-- Input material --
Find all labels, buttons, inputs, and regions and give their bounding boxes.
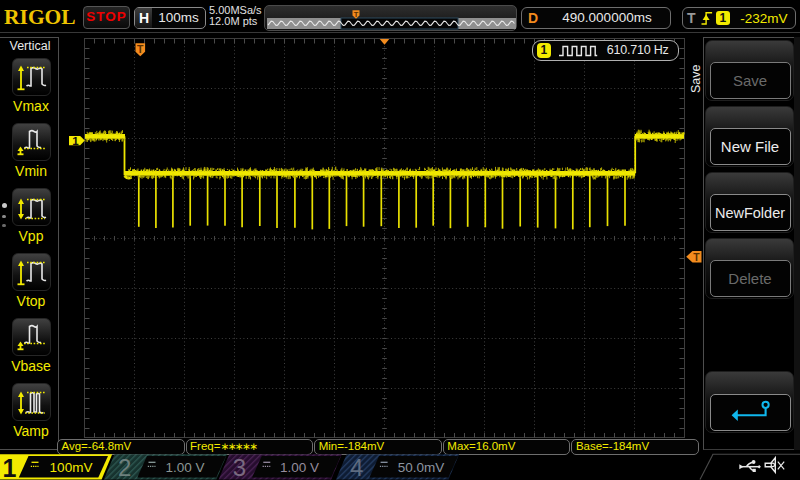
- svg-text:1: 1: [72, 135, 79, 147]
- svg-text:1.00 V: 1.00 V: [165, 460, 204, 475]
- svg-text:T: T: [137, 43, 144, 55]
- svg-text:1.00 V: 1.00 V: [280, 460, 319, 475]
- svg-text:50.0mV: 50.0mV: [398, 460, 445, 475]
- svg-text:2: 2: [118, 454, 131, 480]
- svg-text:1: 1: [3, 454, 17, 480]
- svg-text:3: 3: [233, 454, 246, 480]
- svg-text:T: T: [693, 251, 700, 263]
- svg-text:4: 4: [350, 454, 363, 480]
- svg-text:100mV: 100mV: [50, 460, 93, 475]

-- What is needed --
Set down the material word for word, and drop every picture from it.

-- Problem solution --
Find all labels, buttons, inputs, and regions and give their bounding boxes.
- svg-text:1: 1: [72, 135, 79, 147]
- svg-text:1.00 V: 1.00 V: [165, 460, 204, 475]
- svg-text:T: T: [137, 43, 144, 55]
- svg-text:1.00 V: 1.00 V: [280, 460, 319, 475]
- svg-text:50.0mV: 50.0mV: [398, 460, 445, 475]
- svg-text:2: 2: [118, 454, 131, 480]
- svg-text:1: 1: [3, 454, 17, 480]
- svg-text:3: 3: [233, 454, 246, 480]
- svg-text:T: T: [693, 251, 700, 263]
- svg-text:4: 4: [350, 454, 363, 480]
- svg-text:100mV: 100mV: [50, 460, 93, 475]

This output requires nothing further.